Adres Patent açıklamasına göre, dünyanın dörtte üçü sularla kaplı olmasına rağmen, insan kullanımına uygun tatlı su miktarı oldukça sınırlı bulunuyor. Dünya yüzeyindeki mevcut suyun yüzde 1'den daha az bir kısmı ekosistem ve insan kullanımına elverişli tatlı su kaynaklarından oluşuyor. Buna göre dünya üstünde yaklaşık 35 milyon kilometreküp tatlı su bulunurken, bunun sadece 105 bin kilometreküpü elverişli tatlı su kaynakları arasında yer alıyor.

Açıklamada görüşlerine yer verilen Akbulut, dünya su kaynaklarının yaklaşık yüzde 70'inin tarım amaçlı kullanıldığını, sanayi kullanımının yüzde 19, evsel kullanımının ise yüzde 11 civarında bulunduğunu belirtti.

Türkiye genelinde yıllık ortalama yağış miktarının yaklaşık 600 milimetrenin biraz üzerinde olduğuna ve bu rakamın dünya ortalaması olan 800 milimetrenin altında yer aldığına işaret eden Akbulut, "Bu kapsamda ileride meydana gelmesi muhtemel su kıtlıklarına karşı, suyun ekonomiye yeniden kazandırılmasına yönelik teknolojilere ülke olarak daha fazla ağırlık vermemiz gerekiyor. Globalde son 20 yılda WİPO verilerine göre su sistemleri ve artırma konusunda 1 milyon 300 bin patent işlemi gerçekleştirildi. Bu rakamın büyük kısmı son 5 yıllık verilerden oluşuyor." ifadelerini kullandı.

- Başvurularda başı Çin çekiyor

Akbulut, su sistemleri ve arıtmayla ilgili başvurulara en fazla patent işleminin Çin’de gerçekleştirildiğini aktararak, şunları kaydetti:

"Çin’i Japonya, Amerika ve Kuzey Kore takip ediyor. Su fakiri olması beklenen özellikle de Orta Doğu bölgesi başvurularda ilk 10’nda yer almıyor. Kullanılan suyunu ekonomiye yüzde 100 geri kazandırılmasıyla ilgili patent başvuruları sürüyor. Mevcut çalışmaların ticarileşmesiyle kaynaklarımızı koruma yolunda önemli bir adım atacağız.

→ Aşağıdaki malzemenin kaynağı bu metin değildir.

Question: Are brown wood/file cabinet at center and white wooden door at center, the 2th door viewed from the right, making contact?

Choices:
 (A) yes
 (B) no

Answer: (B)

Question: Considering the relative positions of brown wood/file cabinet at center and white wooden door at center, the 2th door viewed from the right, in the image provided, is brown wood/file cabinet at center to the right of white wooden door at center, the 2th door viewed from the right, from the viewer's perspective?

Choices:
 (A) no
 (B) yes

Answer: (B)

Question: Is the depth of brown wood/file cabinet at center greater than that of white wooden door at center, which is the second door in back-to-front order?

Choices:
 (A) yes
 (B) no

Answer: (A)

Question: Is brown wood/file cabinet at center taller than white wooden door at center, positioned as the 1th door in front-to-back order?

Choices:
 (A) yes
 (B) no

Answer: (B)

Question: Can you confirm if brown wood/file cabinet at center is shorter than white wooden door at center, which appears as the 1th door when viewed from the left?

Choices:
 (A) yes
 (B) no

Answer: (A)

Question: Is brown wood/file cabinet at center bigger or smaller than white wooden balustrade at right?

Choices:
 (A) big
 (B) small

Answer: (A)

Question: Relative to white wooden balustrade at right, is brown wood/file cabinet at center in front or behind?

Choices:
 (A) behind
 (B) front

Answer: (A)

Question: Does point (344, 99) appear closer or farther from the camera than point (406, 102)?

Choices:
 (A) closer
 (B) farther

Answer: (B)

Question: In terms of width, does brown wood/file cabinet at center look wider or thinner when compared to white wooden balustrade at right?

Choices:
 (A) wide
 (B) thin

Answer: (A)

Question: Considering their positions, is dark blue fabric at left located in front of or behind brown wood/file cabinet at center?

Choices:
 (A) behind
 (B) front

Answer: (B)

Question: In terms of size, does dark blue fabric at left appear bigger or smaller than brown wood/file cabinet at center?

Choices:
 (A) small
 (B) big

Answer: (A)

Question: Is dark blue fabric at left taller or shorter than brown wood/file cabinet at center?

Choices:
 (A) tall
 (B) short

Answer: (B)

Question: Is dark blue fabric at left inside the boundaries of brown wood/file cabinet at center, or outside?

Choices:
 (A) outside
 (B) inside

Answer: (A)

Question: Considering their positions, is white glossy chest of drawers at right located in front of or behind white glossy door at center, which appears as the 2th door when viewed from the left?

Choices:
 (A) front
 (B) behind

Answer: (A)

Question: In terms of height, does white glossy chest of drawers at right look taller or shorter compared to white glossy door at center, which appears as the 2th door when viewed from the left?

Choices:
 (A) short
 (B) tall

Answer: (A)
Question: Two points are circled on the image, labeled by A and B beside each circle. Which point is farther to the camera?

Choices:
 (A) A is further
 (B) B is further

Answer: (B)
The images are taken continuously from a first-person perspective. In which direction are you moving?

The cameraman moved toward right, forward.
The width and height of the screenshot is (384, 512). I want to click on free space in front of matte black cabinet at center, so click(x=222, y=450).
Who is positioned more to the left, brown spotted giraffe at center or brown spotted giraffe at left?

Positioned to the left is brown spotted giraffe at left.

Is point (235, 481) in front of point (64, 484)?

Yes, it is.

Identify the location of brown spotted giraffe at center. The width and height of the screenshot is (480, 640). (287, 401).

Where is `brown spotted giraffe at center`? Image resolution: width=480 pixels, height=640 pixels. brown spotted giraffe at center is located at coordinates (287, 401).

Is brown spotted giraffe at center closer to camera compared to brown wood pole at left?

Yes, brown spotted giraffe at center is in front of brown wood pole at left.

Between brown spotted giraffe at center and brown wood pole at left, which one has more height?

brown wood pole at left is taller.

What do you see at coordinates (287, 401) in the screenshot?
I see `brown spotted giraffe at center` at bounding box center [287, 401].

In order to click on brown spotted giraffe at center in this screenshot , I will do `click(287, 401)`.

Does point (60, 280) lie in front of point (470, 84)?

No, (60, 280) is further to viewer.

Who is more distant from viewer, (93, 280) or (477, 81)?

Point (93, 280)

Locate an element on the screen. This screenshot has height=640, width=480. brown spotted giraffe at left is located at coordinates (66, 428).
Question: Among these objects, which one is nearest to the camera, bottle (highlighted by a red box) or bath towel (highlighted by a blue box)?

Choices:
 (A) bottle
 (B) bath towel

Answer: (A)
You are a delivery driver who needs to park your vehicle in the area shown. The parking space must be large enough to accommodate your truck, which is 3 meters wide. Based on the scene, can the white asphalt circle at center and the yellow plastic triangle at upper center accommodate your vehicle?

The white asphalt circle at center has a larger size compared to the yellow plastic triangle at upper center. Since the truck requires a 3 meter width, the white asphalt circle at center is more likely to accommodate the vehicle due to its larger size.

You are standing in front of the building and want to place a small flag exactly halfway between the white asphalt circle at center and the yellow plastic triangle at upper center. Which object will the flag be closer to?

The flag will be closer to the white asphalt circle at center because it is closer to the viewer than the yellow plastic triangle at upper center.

Organize sanayi bölgeleri ve özel firmaların yağmur suyunu depolama sistemlerine yönelik yatırımlara ağırlık veriyor. Özellikle tekstil alanında faaliyet gösteren birçok boyahane yağmur suyunu depolama sistemlerine yönelik çalışmalar yapıyor ilave olarak organize sanayi bölgeleri de mevcut kaynakları korumak adına yağmur suyu depolama sistemlerine yönelik yatırımlara ağırlık vermiş durumdalar. Tekstil makineleri tarafında ise su kullanımı olmadan hava yoluyla boyama yapan makinelerin de geliştirildi. Her ne kadar maliyeti yüksek olsa da bu makineleri ülkemizde de üretmemiz gerekiyor."